Ao pé da letra #210 (António Guerreiro): A magia da comunicação

Desde há muito que a política é desencantada, mas a comunicação, essa, é mágica. É isto que temos de concluir do investimento comunicacional que os políticos assumiram como tarefa e a cujas falhas atribuem todos os desentendimentos e diferendos com os cidadãos. A comunicação não é propaganda (estamos longe desses tempos do totalitarismo moderno), mas pedagogia. A propaganda criava uma realidade, era o instrumento da política entendida como obra de arte total; a comunicação é o discurso do mestre dirigido a quem não acedeu ao estatuto de maioridade. Ostensivamente, e como se fosse algo cheio de qualidades, instalou-se a comunicação em vez do discurso político e a pedagogia em vez da discussão. O político comunicante e pedagogo tem uma convicção: a de que tem uma atividade pastoril que consiste em conduzir o rebanho por bons caminhos e todo o desvio se deve ao facto de não ter comunicado de maneira eficaz as instruções e os objetivos.  
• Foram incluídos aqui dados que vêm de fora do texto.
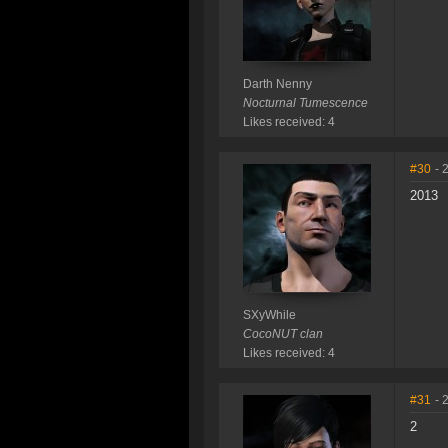
Darth Nenny
Nocturnal Tumescence
Likes received: 4
#30
- 
2013
SXyWhile
CocoNUT clan
Likes received: 4
#31
- 
2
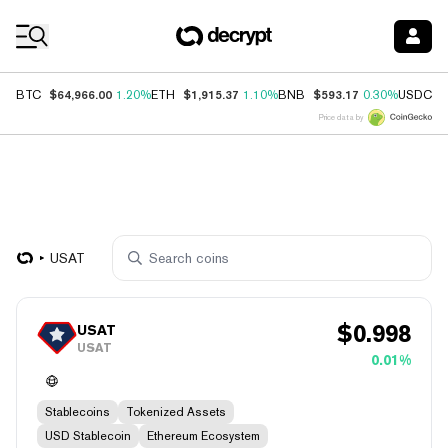
Coin Prices
$64,966.00
$1,915.37
$593.17
$
BTC
1.20%
ETH
1.10%
BNB
0.30%
USDC
Price data by
USAT
$
0.998
USAT
USAT
0.01%
Stablecoins
Tokenized Assets
USD Stablecoin
Ethereum Ecosystem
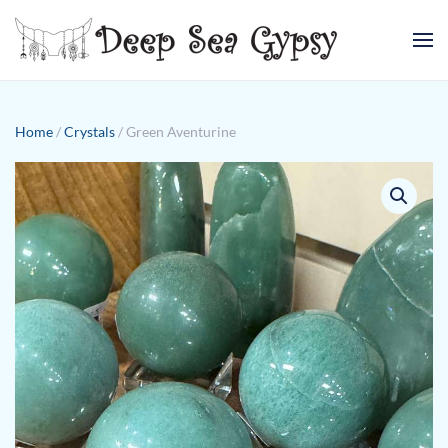
Skip to main content
Home
/
Crystals
/ Green Aventurine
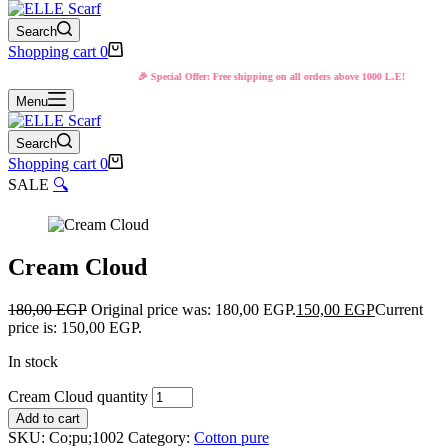
Search
Shopping cart
0
🎉 Special Offer: Free shipping on all orders above 1000 L.E!
Menu
Search
Shopping cart
0
SALE
🔍
Cream Cloud
180,00
EGP
Original price was: 180,00 EGP.
150,00
EGP
Current
price is: 150,00 EGP.
In stock
Cream Cloud quantity
Add to cart
SKU:
Co;pu;1002
Category:
Cotton pure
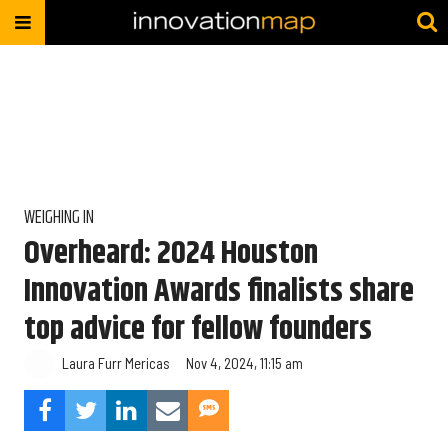
WEIGHING IN
Overheard: 2024 Houston
Innovation Awards finalists share
top advice for fellow founders
Laura Furr Mericas
Nov 4, 2024, 11:15 am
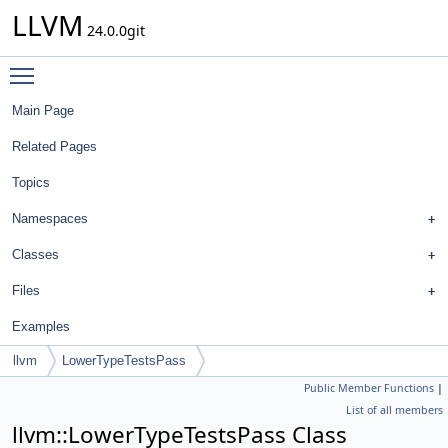
LLVM
24.0.0git
Toggle main menu visibility
Main Page
Related Pages
Topics
Namespaces
Classes
Files
Examples
llvm
LowerTypeTestsPass
Public Member Functions
|
List of all members
llvm::LowerTypeTestsPass Class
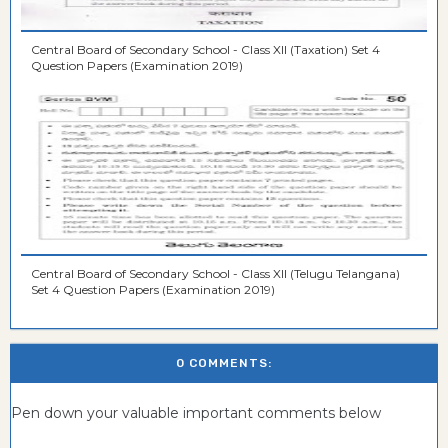
Central Board of Secondary School - Class XII (Taxation) Set 4
Question Papers (Examination 2019)
Central Board of Secondary School - Class XII (Telugu Telangana)
Set 4 Question Papers (Examination 2019)
0 COMMENTS:
Pen down your valuable important comments below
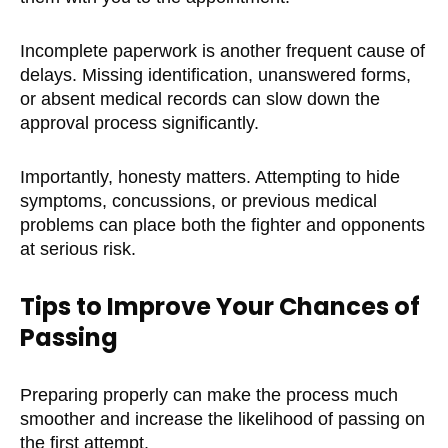
Incomplete paperwork is another frequent cause of
delays. Missing identification, unanswered forms,
or absent medical records can slow down the
approval process significantly.
Importantly, honesty matters. Attempting to hide
symptoms, concussions, or previous medical
problems can place both the fighter and opponents
at serious risk.
Tips to Improve Your Chances of
Passing
Preparing properly can make the process much
smoother and increase the likelihood of passing on
the first attempt.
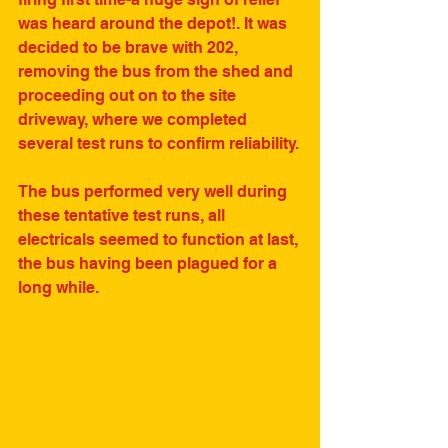
was heard around the depot!. It was 
decided to be brave with 202, 
removing the bus from the shed and 
proceeding out on to the site 
driveway, where we completed 
several test runs to confirm reliability.
The bus performed very well during 
these tentative test runs, all 
electricals seemed to function at last, 
the bus having been plagued for a 
long while.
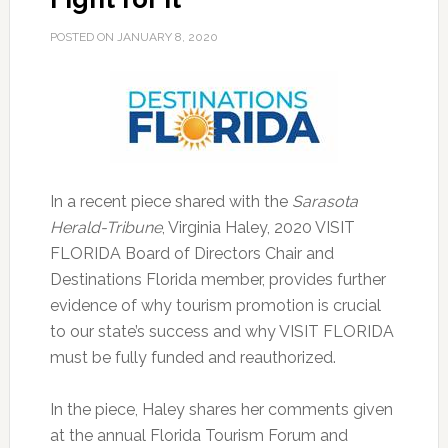
POSTED ON
JANUARY 8, 2020
In a recent piece shared with the
Sarasota
Herald-Tribune
, Virginia Haley, 2020 VISIT
FLORIDA Board of Directors Chair and
Destinations Florida member, provides further
evidence of why tourism promotion is crucial
to our state’s success and why VISIT FLORIDA
must be fully funded and reauthorized.
In the piece, Haley shares her comments given
at the annual Florida Tourism Forum and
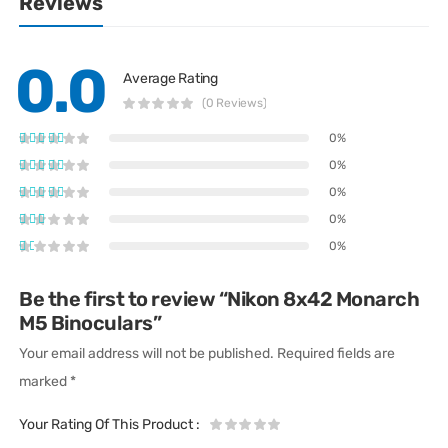
Reviews
0.0
Average Rating
(0 Reviews)
0%
0%
0%
0%
0%
Be the first to review “Nikon 8x42 Monarch
M5 Binoculars”
Your email address will not be published.
Required fields are
marked
*
Your Rating Of This Product
:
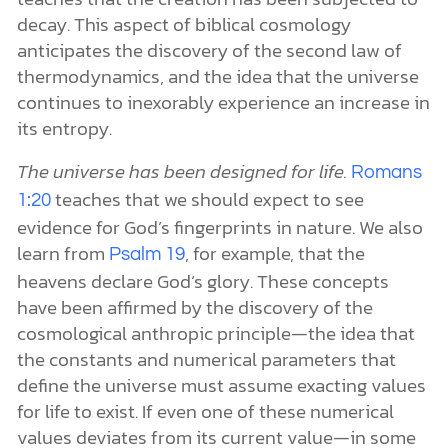
decay. This aspect of biblical cosmology
anticipates the discovery of the second law of
thermodynamics, and the idea that the universe
continues to inexorably experience an increase in
its entropy.
The universe has been designed for life.
Romans
teaches that we should expect to see
1:20
evidence for God’s fingerprints in nature. We also
learn from
, for example, that the
Psalm 19
heavens declare God’s glory. These concepts
have been affirmed by the discovery of the
cosmological anthropic principle—the idea that
the constants and numerical parameters that
define the universe must assume exacting values
for life to exist. If even one of these numerical
values deviates from its current value—in some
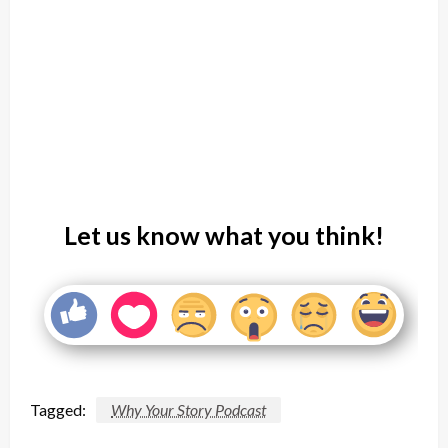
Let us know what you think!
Tagged:
Why Your Story Podcast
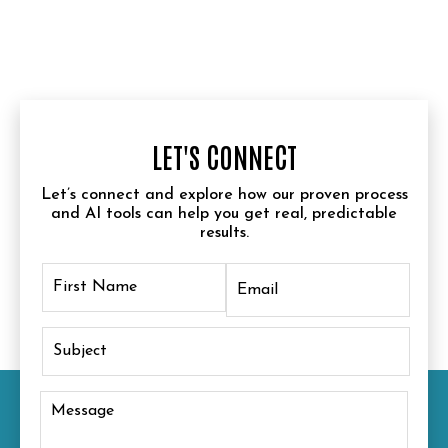
LET'S CONNECT
Let’s connect and explore how our proven process
and AI tools can help you get real, predictable
results.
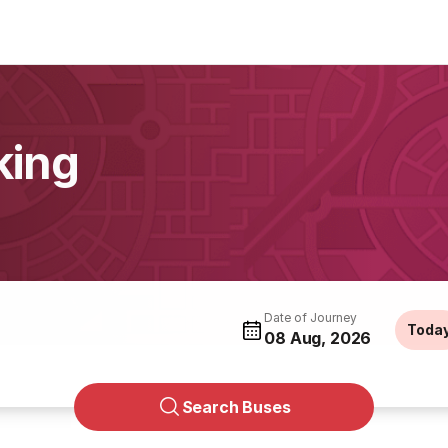
king
Date of Journey
Toda
08 Aug, 2026
Search Buses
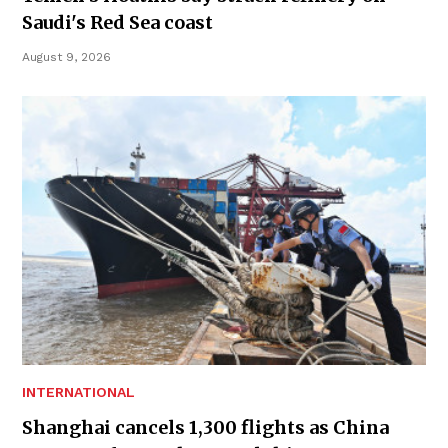
Saudi's Red Sea coast
August 9, 2026
INTERNATIONAL
Shanghai cancels 1,300 flights as China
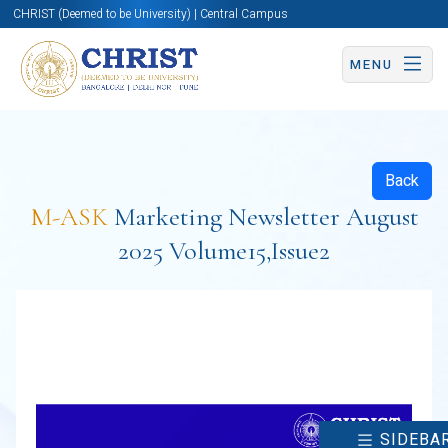
CHRIST (Deemed to be University) | Central Campus
MENU
Back
M-ASK
Marketing Newsletter August
2025 Volume15,Issue2
SIDEBA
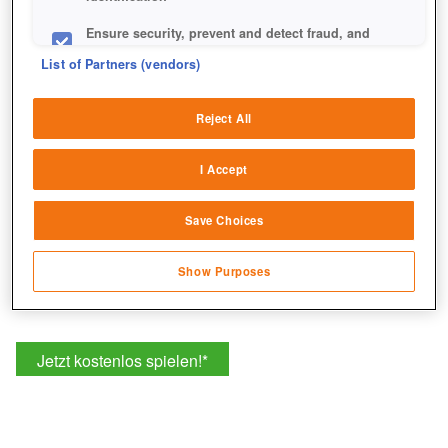
Ensure security, prevent and detect fraud, and
fix errors
List of Partners (vendors)
Deliver and present advertising and content
Reject All
Match and combine data from other data
sources
I Accept
Link different devices
Save Choices
Identify devices based on information
transmitted automatically
Show Purposes
Save and communicate privacy choices
Jetzt kostenlos spielen!
*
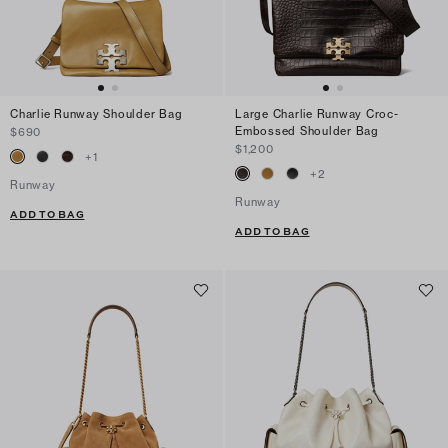
Charlie Runway Shoulder Bag
Large Charlie Runway Croc-
Embossed Shoulder Bag
$690
$1,200
+
1
+
2
Runway
Runway
ADD TO BAG
ADD TO BAG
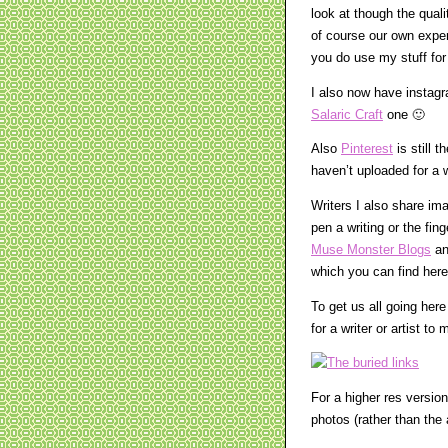
look at though the qual
of course our own exper
you do use my stuff for 
I also now have insta
Salaric Craft
one 🙂
Also
Pinterest
is still 
haven’t uploaded for a w
Writers I also share im
pen a writing or the fin
Muse Monster Blogs
a
which you can find here
To get us all going her
for a writer or artist t
For a higher res version
photos (rather than the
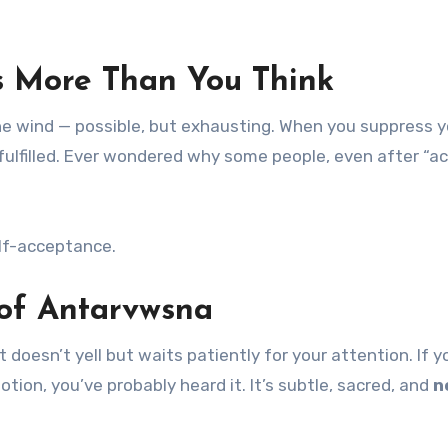
 More Than You Think
t the wind — possible, but exhausting. When you suppress 
unfulfilled. Ever wondered why some people, even after “a
elf-acceptance.
s of Antarvwsna
t doesn’t yell but waits patiently for your attention. If y
tion, you’ve probably heard it. It’s subtle, sacred, and
n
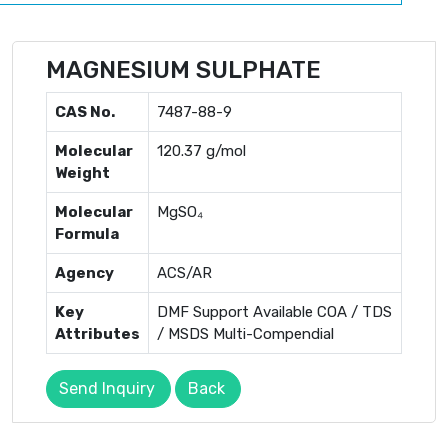
MAGNESIUM SULPHATE
CAS No.
7487-88-9
Molecular
120.37 g/mol
Weight
Molecular
MgSO₄
Formula
Agency
ACS/AR
Key
DMF Support Available COA / TDS
Attributes
/ MSDS Multi-Compendial
Send Inquiry
Back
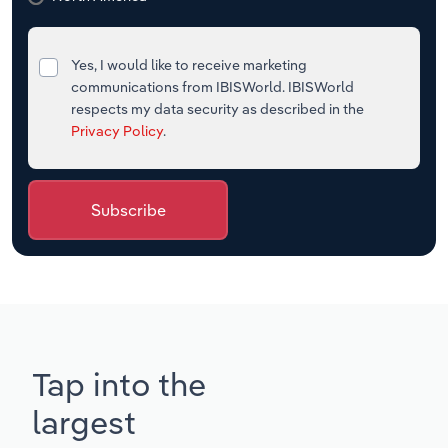
Yes, I would like to receive marketing
communications from IBISWorld. IBISWorld
respects my data security as described in the
Privacy Policy
.
Subscribe
Tap into the
largest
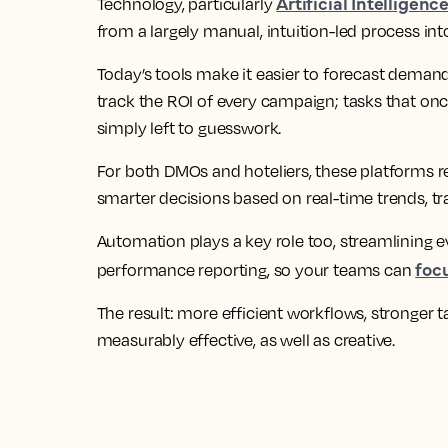
Artificial Intelligenc
Technology, particularly
from a largely manual, intuition-led process into
Today’s tools make it easier to forecast demand
track the ROI of every campaign; tasks that on
simply left to guesswork.
For both DMOs and hoteliers, these platforms 
smarter decisions based on real-time trends, tr
Automation plays a key role too, streamlining 
foc
performance reporting, so your teams can
The result: more efficient workflows, stronger t
measurably effective, as well as creative.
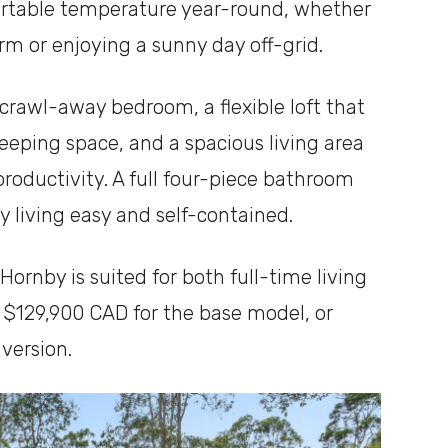
ortable temperature year-round, whether
rm or enjoying a sunny day off-grid.
crawl-away bedroom, a flexible loft that
leeping space, and a spacious living area
roductivity. A full four-piece bathroom
 living easy and self-contained.
 Hornby is suited for both full-time living
t $129,900 CAD for the base model, or
version.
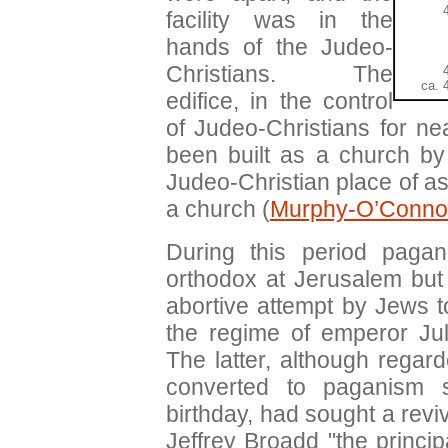
facility was in the
hands of the Judeo-
Christians. The
ca. 
edifice, in the control
of Judeo-Christians for ne
been built as a church by
Judeo-Christian place of as
a church (
Murphy-O’Conno
During this period pagan
orthodox at Jerusalem but 
abortive attempt by Jews t
the regime of emperor Jul
The latter, although regar
converted to paganism 
birthday, had sought a revi
Jeffrey Broadd "the princip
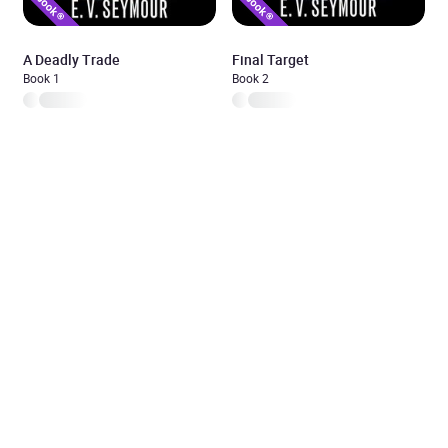
A Deadly Trade
Final Target
Book 1
Book 2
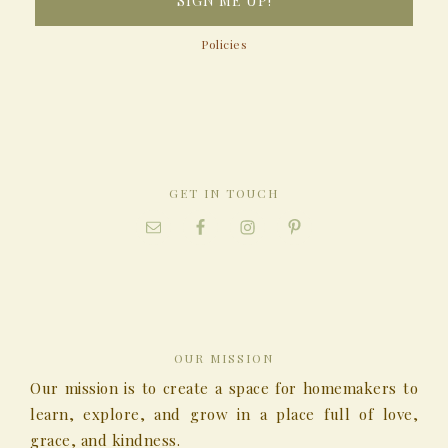
Policies
GET IN TOUCH
OUR MISSION
Our mission is to create a space for homemakers to
learn, explore, and grow in a place full of love,
grace, and kindness.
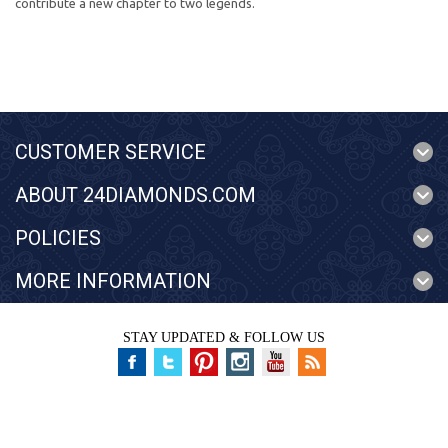
contribute a new chapter to two legends.
CUSTOMER SERVICE
ABOUT 24DIAMONDS.COM
POLICIES
MORE INFORMATION
STAY UPDATED & FOLLOW US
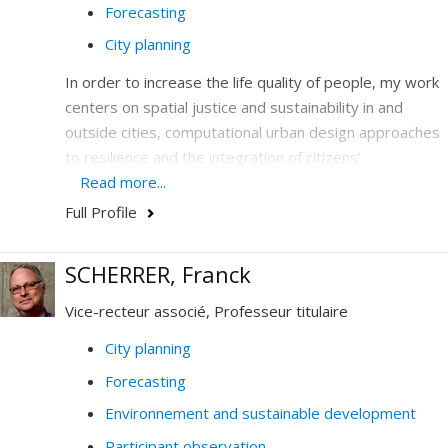
Forecasting
City planning
In order to increase the life quality of people, my work
centers on spatial justice and sustainability in and
outside cities, computational urban design approaches
to resilience and the integration of citizens’
participation in design and legislation.
Read more...
Full Profile
I hone my expertise in the combination and the
articulation of emerging issues-at-stakes that are
central to society today: climate, the environment, new
SCHERRER, Franck
technology, democracy and education. In my work, I
Vice-recteur associé, Professeur titulaire
analyze massive, quantitative and qualitative data, and
conduct prospective design and policy-making.
City planning
Forecasting
My research and my teaching thus contribute to
questioning how data (digital, analogue, visual,
Environnement and sustainable development
historical, etc.) generate knowledge on cities, society
Participant observation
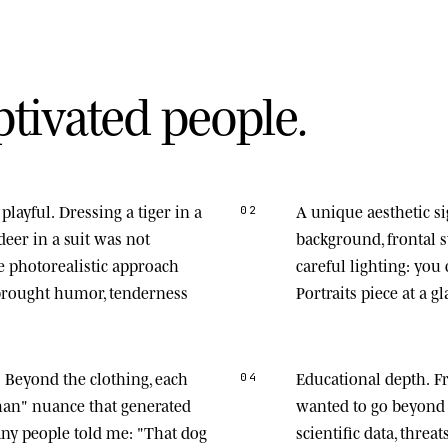
p
t
i
v
a
t
e
d
p
e
o
p
l
e
.
playful.
Dressing a tiger in a
A unique aesthetic s
02
deer in a suit was not
background, frontal
he photorealistic approach
careful lighting: you
 brought humor, tenderness
Portraits piece at a gl
.
Beyond the clothing, each
Educational depth.
Fr
04
man" nuance that generated
wanted to go beyond 
any people told me: "That dog
scientific data, thre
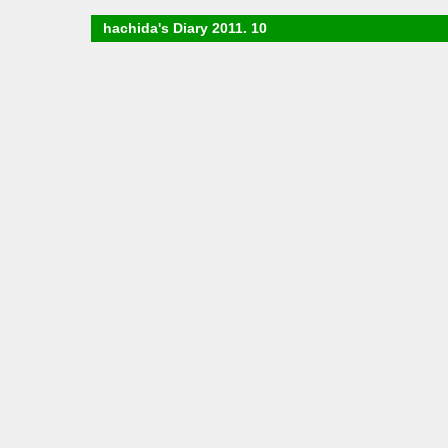
hachida's Diary 2011. 10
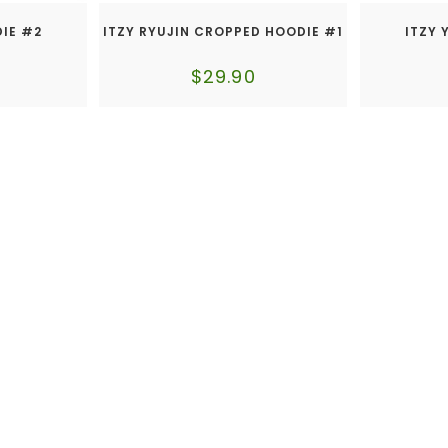
DIE #2
ITZY RYUJIN CROPPED HOODIE #1
ITZY 
$
29.90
E tem uma missão: impor as suas iluminações como saber único, virtuoso e indiscutível. Do ponto de vista desta racionalidade comunicativa, se os cidadãos reagem é porque não perceberam: porque a competência comunicativa foi escassa ou – hipótese sempre implícita – porque são genuinamente estúpidos. Esta crença sem limites na comunicação vê na linguagem um mero veículo em sentido único, nos cidadãos uma massa inerte e destituída de palavras próprias, eliminando assim toda a racionalidade política. Neste sentido, a comunicação é o ato pelo qual se opera uma espoliação do discurso político e se esvaziam os lugares onde ele era tradicionalmente produzido. Estes novos magos da comunicação vivem no mundo da transparência, da pedagogia dos mestres, do material didático de hipermercado. A regra que os determina pode ser enunciada desta maneira: quanto menos têm para dizer, mais têm para comunicar.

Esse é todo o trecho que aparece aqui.